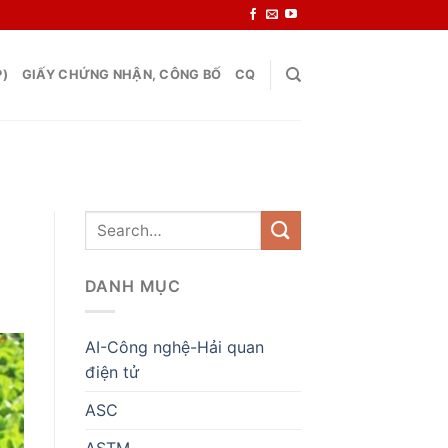
P)
GIẤY CHỨNG NHẬN, CÔNG BỐ
CQ
DANH MỤC
AI-Công nghệ-Hải quan
điện tử
ASC
ASTM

Required action - Without the pictures, give back the entries exactly.

Exercise answer -
P)
GIẤY CHỨNG NHẬN, CÔNG BỐ
CQ
DANH MỤC
AI-Công nghệ-Hải quan
điện tử
ASC
ASTM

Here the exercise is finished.